Il cubismo reagisce direttamente all'Impressionismo
accentuando il valore del volume su quello del colore,
che viene eliminato quasi totalmente (al massimo vengono
utilizzate le gamme del grigio e del bruno) e gli
elementi chiaroscurali sono dati da luce ed ombra. Il
colore infatti è visto come componente solo decorativa,
come elemento di disturbo per l’artista quanto per lo
spettatore, capace di distogliere entrambi dalla
necessità di analizzare ed indagare la realtà.
Cubismo sintetico
Il cubismo sintetico nasce tra il 1910 e il 1911, grazie
a
Picasso e
Braque, che si rendono conto che spezzando
troppo la superficie pittorica, i suoi singoli frammenti
non sono più ricomponibili virtualmente e l'opera si
avvicina sempre più ai caratteri dell’astrattismo,
infatti i cubisti non vogliono perdere la
riconoscibilità dell'oggetto.
Con la collaborazione di
Juan Gris elaborano una serie
di tecniche per uscire da questo paradosso in cui sono
incappati portando alle estreme conseguenze la loro
tecnica di rappresentazione del reale. Introducono nel
quadro frammenti di realtà, di oggetti reali combinati
alle parti dipinte (tecnica del collage), utilizzano
mascherine con numeri o lettere (tecnica mista, tipo
stencil); inseriscono "trompe l'œil" e riproducono
l’effetto delle venature del legno con la tecnica del
pettine passato sul colore fresco.
Inoltre si assiste al ritorno del colore e soprattutto
il processo dell'opera non ha inizio attraverso
l'osservazione del reale, ma si creano sulla tela forme
geometriche semplici variamente composte, in
intersezione, orientate in vario modo e solo in un
secondo momento queste suggeriscono oggetti reali. La
realtà viene dunque sintetizzata, creata nell’immagine.

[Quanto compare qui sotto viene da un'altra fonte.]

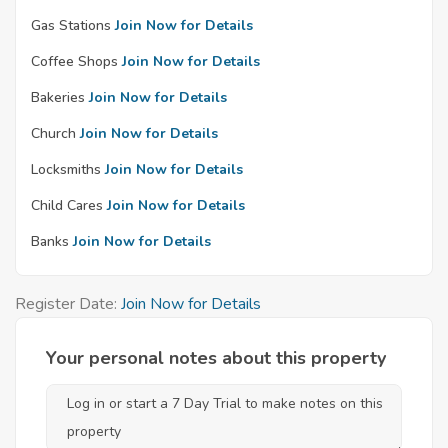
Gas Stations
Join Now for Details
Coffee Shops
Join Now for Details
Bakeries
Join Now for Details
Church
Join Now for Details
Locksmiths
Join Now for Details
Child Cares
Join Now for Details
Banks
Join Now for Details
Register Date:
Join Now for Details
Your personal notes about this property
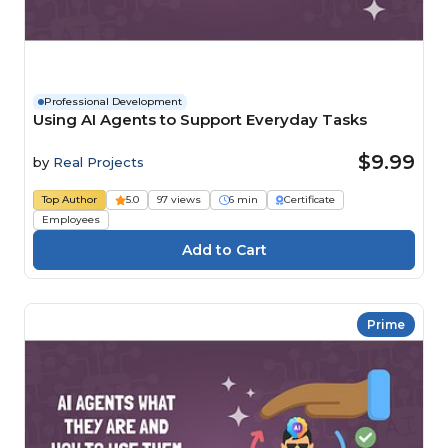
Professional Development
Using AI Agents to Support Everyday Tasks
$9.99
by
Real Projects
Top Author
5.0
97 views
6 min
Certificate
Employees
Prime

Gli oggetti sulla tela non sono più copia del reale,
esistono nel momento in cui vengono concretizzati
nell’immagine pittorica, di essi c’è solo il concetto
formale.
Architettura
Nel suo generale atteggiamento antinaturalistico,
preludio ad un nuovo modo di entrare in contatto con la
realtà moderna, il cubismo ha variamente influenzato le
avanguardie architettoniche. In polemica con il cubismo
è l'Esprit Nouveau, anche se nel giovane Le Corbusier il
metodo scompositivo di
Picasso e
Braque lascia molte
tracce. Affini alle ricerche cubiste sono quelle del
primo Jacobus Johannes Pieter Oud (progetto di fabbrica,
1919); è però Raymond Duchamp-Villon a tentare una
trasposizione letterale dei principi del cubismo in
architettura con il progetto di una villa cubista
(1912). In qualche modo affini a questo esperimento
isolato di Duchamp-Villon sono le realizzazioni
dell'unica scuola architettonica esplicitamente ispirata
al cubismo: quella cecoslovacca. La casa della vergine
nera, a Praga, di Josef Gočár (1911-12), la villa di
Josef Chochol ai piedi della collina Vysehrad (1913), i
progetti di Jirí Knoha si presentano come volumi
scomposti, sfaccettati e deformati: espressioni di
un'ansia di rinnovamento architettonico che non ha
ancora individuato adeguati strumenti d’espressione.